> [ACTION ITEM] Reproduce the records precisely. Every line should be included.
START EXERCISE DATA
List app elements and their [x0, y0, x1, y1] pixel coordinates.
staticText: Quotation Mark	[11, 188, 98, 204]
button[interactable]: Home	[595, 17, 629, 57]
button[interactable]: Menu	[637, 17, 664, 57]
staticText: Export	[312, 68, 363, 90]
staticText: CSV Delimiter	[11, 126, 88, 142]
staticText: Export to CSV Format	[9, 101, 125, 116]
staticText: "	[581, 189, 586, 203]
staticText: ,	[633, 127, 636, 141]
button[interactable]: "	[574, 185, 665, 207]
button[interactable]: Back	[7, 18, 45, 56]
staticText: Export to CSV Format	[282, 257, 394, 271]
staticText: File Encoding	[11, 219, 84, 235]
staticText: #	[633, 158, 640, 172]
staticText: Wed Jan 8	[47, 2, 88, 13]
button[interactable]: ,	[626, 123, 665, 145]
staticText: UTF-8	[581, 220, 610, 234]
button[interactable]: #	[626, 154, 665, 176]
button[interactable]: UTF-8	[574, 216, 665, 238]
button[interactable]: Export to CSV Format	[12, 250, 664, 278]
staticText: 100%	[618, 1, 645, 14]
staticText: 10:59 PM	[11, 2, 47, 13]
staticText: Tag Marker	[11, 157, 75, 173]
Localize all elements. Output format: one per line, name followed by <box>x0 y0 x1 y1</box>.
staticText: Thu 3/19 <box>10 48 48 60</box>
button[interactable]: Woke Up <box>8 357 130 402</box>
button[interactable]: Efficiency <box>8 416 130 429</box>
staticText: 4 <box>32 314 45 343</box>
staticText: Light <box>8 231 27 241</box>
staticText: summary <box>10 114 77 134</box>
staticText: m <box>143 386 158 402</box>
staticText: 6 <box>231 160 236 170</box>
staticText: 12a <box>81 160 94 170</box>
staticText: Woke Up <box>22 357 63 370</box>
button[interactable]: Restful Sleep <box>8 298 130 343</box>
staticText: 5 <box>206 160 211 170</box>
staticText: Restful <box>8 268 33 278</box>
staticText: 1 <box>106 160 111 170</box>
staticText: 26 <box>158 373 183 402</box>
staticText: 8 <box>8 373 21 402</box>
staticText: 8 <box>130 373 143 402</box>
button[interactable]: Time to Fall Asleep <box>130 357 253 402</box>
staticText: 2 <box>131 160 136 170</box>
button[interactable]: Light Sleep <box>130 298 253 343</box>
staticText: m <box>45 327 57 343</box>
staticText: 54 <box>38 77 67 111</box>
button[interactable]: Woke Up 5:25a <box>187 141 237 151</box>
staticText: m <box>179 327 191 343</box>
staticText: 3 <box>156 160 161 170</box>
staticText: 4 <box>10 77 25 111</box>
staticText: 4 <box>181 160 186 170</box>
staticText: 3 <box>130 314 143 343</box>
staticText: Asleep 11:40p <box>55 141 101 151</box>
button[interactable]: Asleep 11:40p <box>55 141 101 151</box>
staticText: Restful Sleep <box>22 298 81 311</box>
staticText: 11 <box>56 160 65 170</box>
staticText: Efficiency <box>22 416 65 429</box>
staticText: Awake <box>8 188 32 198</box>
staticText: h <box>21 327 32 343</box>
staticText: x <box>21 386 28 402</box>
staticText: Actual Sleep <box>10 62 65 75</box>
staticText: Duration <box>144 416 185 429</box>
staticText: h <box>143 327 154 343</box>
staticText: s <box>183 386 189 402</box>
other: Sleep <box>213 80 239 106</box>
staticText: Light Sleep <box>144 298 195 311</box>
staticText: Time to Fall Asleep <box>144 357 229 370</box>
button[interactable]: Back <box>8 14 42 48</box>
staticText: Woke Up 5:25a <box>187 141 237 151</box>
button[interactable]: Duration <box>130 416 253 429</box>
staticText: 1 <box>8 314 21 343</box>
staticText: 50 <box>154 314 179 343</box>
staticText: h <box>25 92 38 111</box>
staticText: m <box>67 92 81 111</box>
END EXERCISE DATA
> [WRITTEN SOLUTION]
List app elements and their [x0, y0, x1, y1] pixel coordinates.
staticText: Quotation Mark	[11, 188, 98, 204]
button[interactable]: Home	[595, 17, 629, 57]
button[interactable]: Menu	[637, 17, 664, 57]
staticText: Export	[312, 68, 363, 90]
staticText: CSV Delimiter	[11, 126, 88, 142]
staticText: Export to CSV Format	[9, 101, 125, 116]
staticText: "	[581, 189, 586, 203]
staticText: ,	[633, 127, 636, 141]
button[interactable]: "	[574, 185, 665, 207]
button[interactable]: Back	[7, 18, 45, 56]
staticText: Export to CSV Format	[282, 257, 394, 271]
staticText: File Encoding	[11, 219, 84, 235]
staticText: #	[633, 158, 640, 172]
staticText: Wed Jan 8	[47, 2, 88, 13]
button[interactable]: ,	[626, 123, 665, 145]
staticText: UTF-8	[581, 220, 610, 234]
button[interactable]: #	[626, 154, 665, 176]
button[interactable]: UTF-8	[574, 216, 665, 238]
button[interactable]: Export to CSV Format	[12, 250, 664, 278]
staticText: 100%	[618, 1, 645, 14]
staticText: 10:59 PM	[11, 2, 47, 13]
staticText: Tag Marker	[11, 157, 75, 173]
Localize all elements. Output format: one per line, name followed by <box>x0 y0 x1 y1</box>.
staticText: Thu 3/19 <box>10 48 48 60</box>
button[interactable]: Woke Up <box>8 357 130 402</box>
button[interactable]: Efficiency <box>8 416 130 429</box>
staticText: 4 <box>32 314 45 343</box>
staticText: Light <box>8 231 27 241</box>
staticText: summary <box>10 114 77 134</box>
staticText: m <box>143 386 158 402</box>
staticText: 6 <box>231 160 236 170</box>
staticText: 12a <box>81 160 94 170</box>
staticText: Woke Up <box>22 357 63 370</box>
button[interactable]: Restful Sleep <box>8 298 130 343</box>
staticText: 5 <box>206 160 211 170</box>
staticText: Restful <box>8 268 33 278</box>
staticText: 1 <box>106 160 111 170</box>
staticText: 26 <box>158 373 183 402</box>
staticText: 8 <box>8 373 21 402</box>
staticText: 8 <box>130 373 143 402</box>
button[interactable]: Time to Fall Asleep <box>130 357 253 402</box>
staticText: 2 <box>131 160 136 170</box>
button[interactable]: Light Sleep <box>130 298 253 343</box>
staticText: m <box>45 327 57 343</box>
staticText: 54 <box>38 77 67 111</box>
button[interactable]: Woke Up 5:25a <box>187 141 237 151</box>
staticText: m <box>179 327 191 343</box>
staticText: 3 <box>156 160 161 170</box>
staticText: 4 <box>10 77 25 111</box>
staticText: 4 <box>181 160 186 170</box>
staticText: 3 <box>130 314 143 343</box>
staticText: Asleep 11:40p <box>55 141 101 151</box>
button[interactable]: Asleep 11:40p <box>55 141 101 151</box>
staticText: Restful Sleep <box>22 298 81 311</box>
staticText: 11 <box>56 160 65 170</box>
staticText: Efficiency <box>22 416 65 429</box>
staticText: Awake <box>8 188 32 198</box>
staticText: h <box>21 327 32 343</box>
staticText: x <box>21 386 28 402</box>
staticText: Actual Sleep <box>10 62 65 75</box>
staticText: Duration <box>144 416 185 429</box>
staticText: h <box>143 327 154 343</box>
staticText: s <box>183 386 189 402</box>
other: Sleep <box>213 80 239 106</box>
staticText: Light Sleep <box>144 298 195 311</box>
staticText: Time to Fall Asleep <box>144 357 229 370</box>
button[interactable]: Back <box>8 14 42 48</box>
staticText: Woke Up 5:25a <box>187 141 237 151</box>
button[interactable]: Duration <box>130 416 253 429</box>
staticText: 1 <box>8 314 21 343</box>
staticText: 50 <box>154 314 179 343</box>
staticText: h <box>25 92 38 111</box>
staticText: m <box>67 92 81 111</box>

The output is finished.